Work request: Look through the records below and copy each line that includes the word "results".

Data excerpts
^^^^

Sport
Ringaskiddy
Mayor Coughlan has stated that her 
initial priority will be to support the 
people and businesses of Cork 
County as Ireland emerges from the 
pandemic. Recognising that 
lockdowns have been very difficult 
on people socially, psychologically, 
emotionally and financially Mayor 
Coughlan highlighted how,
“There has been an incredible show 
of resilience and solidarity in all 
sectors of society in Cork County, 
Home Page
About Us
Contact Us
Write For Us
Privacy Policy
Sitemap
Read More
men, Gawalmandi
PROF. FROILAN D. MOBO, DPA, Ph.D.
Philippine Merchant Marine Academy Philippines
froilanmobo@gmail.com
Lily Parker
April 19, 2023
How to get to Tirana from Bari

^^^^

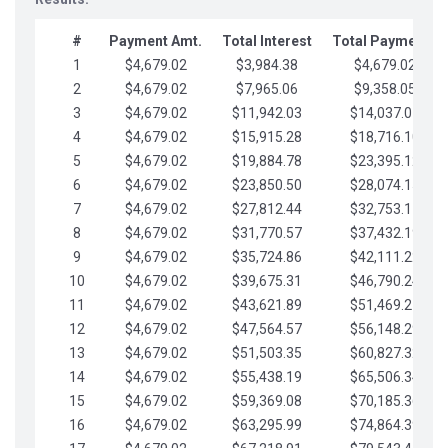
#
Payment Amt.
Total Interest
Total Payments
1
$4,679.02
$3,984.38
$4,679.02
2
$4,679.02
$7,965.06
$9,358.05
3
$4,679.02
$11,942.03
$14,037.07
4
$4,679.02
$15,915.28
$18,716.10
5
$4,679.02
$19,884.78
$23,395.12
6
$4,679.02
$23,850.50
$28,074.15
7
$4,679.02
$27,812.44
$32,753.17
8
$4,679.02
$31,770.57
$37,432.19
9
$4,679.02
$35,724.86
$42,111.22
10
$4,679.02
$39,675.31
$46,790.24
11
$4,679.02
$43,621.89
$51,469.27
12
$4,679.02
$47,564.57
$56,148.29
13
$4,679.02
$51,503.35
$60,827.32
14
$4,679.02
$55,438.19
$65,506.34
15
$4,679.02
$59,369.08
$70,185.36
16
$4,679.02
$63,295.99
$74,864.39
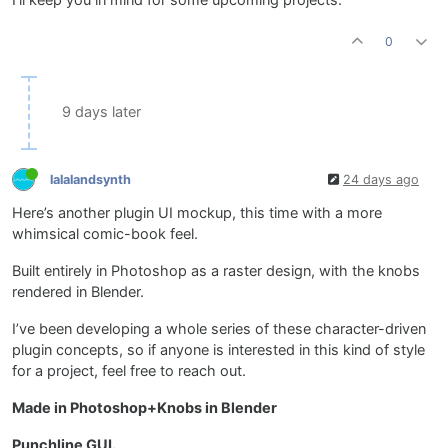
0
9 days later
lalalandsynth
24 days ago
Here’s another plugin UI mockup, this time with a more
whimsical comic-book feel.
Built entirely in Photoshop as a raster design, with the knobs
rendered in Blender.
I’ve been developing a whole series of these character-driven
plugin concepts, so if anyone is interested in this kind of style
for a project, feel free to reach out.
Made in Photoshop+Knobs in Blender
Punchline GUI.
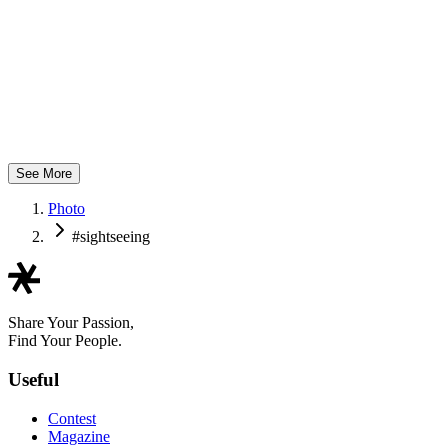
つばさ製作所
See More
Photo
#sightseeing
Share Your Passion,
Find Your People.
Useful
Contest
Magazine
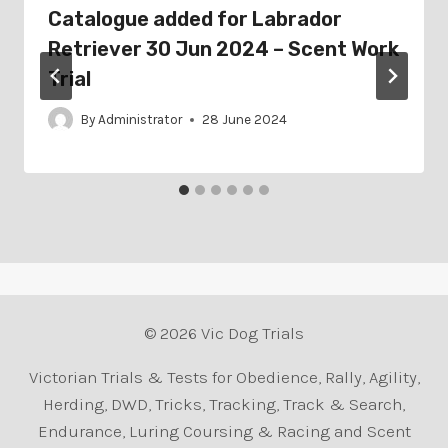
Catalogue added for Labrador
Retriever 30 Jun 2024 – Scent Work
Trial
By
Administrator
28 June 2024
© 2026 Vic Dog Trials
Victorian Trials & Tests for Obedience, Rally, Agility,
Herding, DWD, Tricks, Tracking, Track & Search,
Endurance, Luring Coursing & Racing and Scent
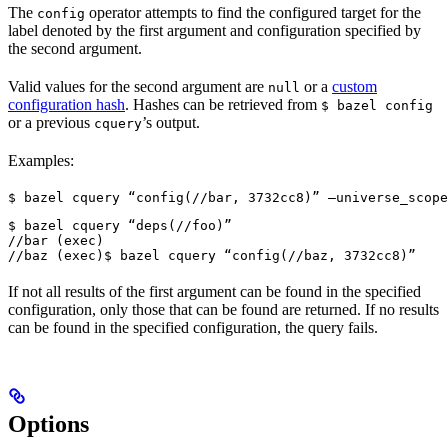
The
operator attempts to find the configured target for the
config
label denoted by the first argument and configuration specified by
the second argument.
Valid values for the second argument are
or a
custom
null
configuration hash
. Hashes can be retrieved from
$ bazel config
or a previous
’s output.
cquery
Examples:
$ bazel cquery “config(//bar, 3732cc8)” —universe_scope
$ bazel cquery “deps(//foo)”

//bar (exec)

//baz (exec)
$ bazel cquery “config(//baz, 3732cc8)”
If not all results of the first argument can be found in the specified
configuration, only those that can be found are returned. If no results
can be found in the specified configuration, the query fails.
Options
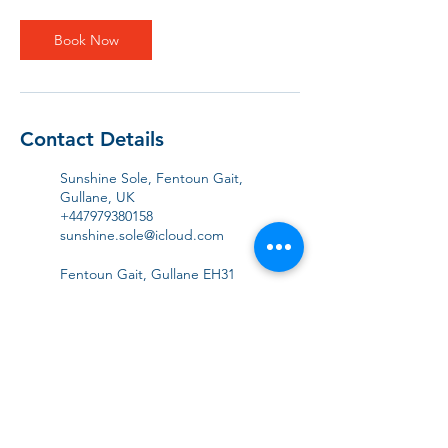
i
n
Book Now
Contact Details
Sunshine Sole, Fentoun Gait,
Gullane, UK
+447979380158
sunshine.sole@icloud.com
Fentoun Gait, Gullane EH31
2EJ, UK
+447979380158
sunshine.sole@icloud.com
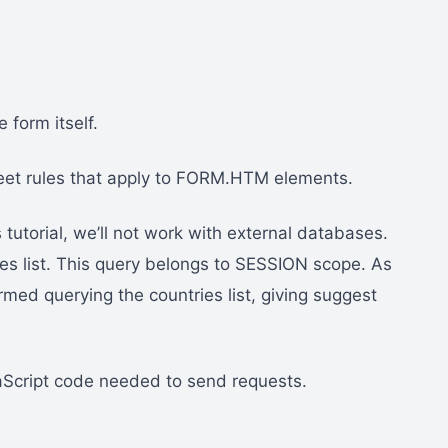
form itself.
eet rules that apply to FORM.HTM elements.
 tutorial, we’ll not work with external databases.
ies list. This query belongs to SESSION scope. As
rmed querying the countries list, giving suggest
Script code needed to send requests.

^^^^

Completed task:
If not all results of the first argument can be found in the specified
configuration, only those that can be found are returned. If no results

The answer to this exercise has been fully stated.